JI petition calls for proceedings under Article 6 against president.


Our Correspondent November 27, 2012
Dual office: LHC asks petitioner to argue on petition maintainability

LAHORE: Lahore High Court Justice Nasir Saeed Sheikh on Monday directed the petitioner, the Jamaat-i-Islami (JI), to argue on the maintainability of their petition against the alleged political office held by President Asif Ali Zardari on next date of hearing.

The judge observed that if the petition was found maintainable, it would be referred to a full bench already hearing a similar matter.

Earlier, the counsel submitted an authority letter issued by JI in favour of its deputy secretary Dr Farid Ahmad Paracha allowing the advocate to file an instant petition.

The full bench hearing the contempt of court matter against the president had referred the JI petition to a single bench.

The petition seeks a declaration that President Zardari suffered from pre-election disqualification for retaining political party office when he filed his nomination papers for the presidential election.
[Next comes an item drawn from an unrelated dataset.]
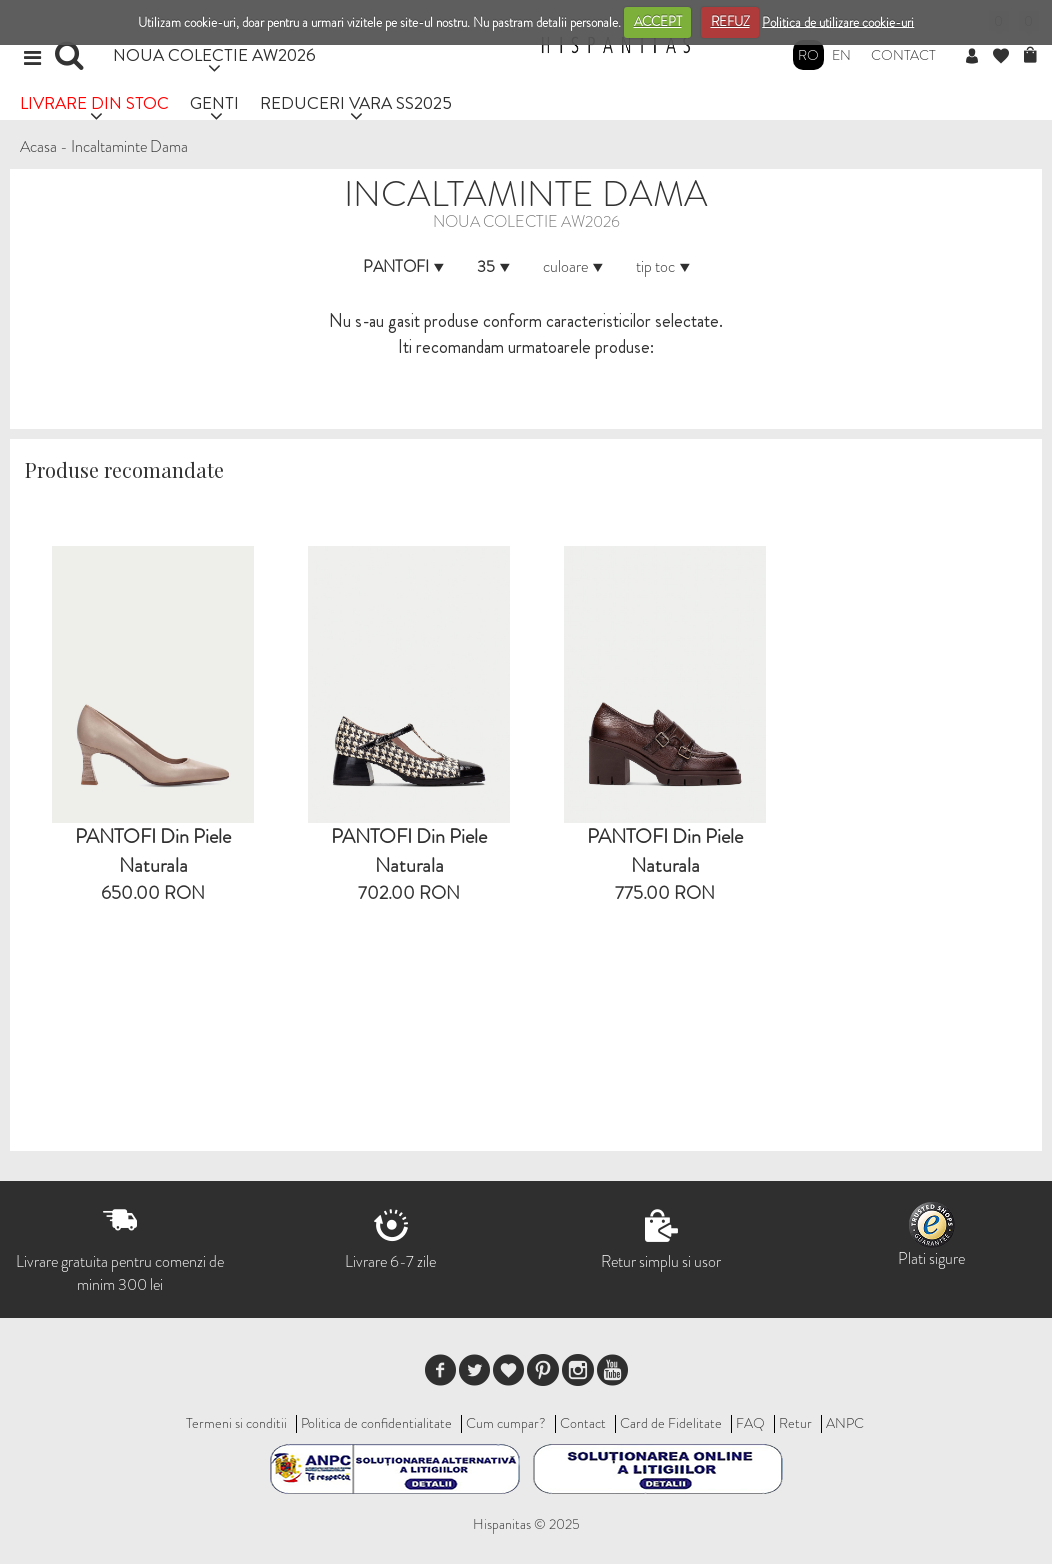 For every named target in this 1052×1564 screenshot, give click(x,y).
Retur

It states that the respondent (the President) has continued his political activities while head of state. It says meetings of the core committee of the ruling political party are regularly held at the Presidency and the expenses are met from the public exchequer.

It says a LHC full bench had on May 12, 2011 directed the president to disassociate himself from the political party office at the earliest. However, they said the respondent had disobeyed the order as well as the Constitution. It says the court must declare that the respondent was not qualified to contest the presidential election when he submitted his nomination papers.

The petition says that deliberate insistence of the President to continue as head of a political party attracts legal action under Constitution Article 6 in light of the recent judgment passed by the Supreme Court in the Asghar Khan case.

It asked the court to set aside the proviso in Section 3 of the High Treason (Punishment) Act 1973 which empowers the federal government to initiate proceedings under Article 6 of the Constitution as being in violation of fundamental rights of access to justice.


Published in The Express Tribune, November 27th, 2012.